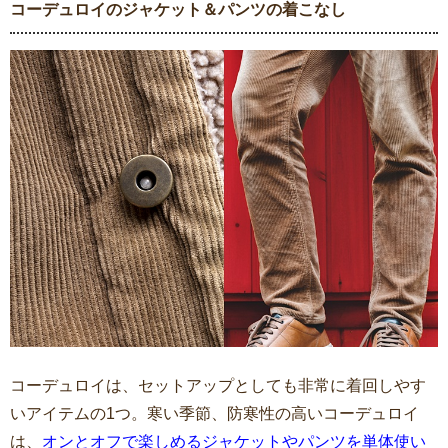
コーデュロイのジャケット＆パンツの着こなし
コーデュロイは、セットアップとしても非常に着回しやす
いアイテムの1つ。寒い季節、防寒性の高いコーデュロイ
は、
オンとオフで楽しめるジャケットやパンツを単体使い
########
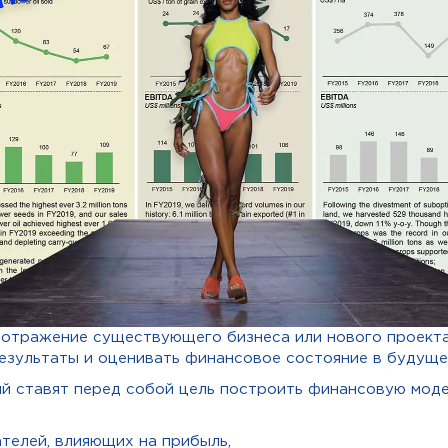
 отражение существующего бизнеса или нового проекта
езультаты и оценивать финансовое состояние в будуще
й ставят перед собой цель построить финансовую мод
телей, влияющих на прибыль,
########
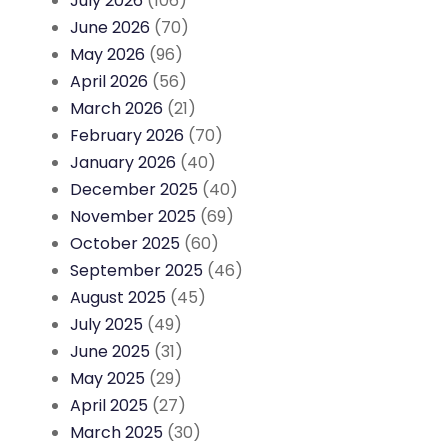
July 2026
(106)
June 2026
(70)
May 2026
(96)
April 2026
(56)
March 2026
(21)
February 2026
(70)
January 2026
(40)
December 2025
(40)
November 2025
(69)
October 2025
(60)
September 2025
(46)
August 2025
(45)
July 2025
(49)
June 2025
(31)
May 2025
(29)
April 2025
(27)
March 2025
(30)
########
= YOUR ASSIGNMENT =
Once you reach the line with "コーデュロイのジャケット＆パンツの着こなし" in the data above, copy it and every line after it exactly, up to and including the line with "オンとオフで楽しめるジャケットやパンツを単体使い".

= REPLY TO THE TASK =
コーデュロイのジャケット＆パンツの着こなし
コーデュロイは、セットアップとしても非常に着回しやす
いアイテムの1つ。寒い季節、防寒性の高いコーデュロイ
は、
オンとオフで楽しめるジャケットやパンツを単体使い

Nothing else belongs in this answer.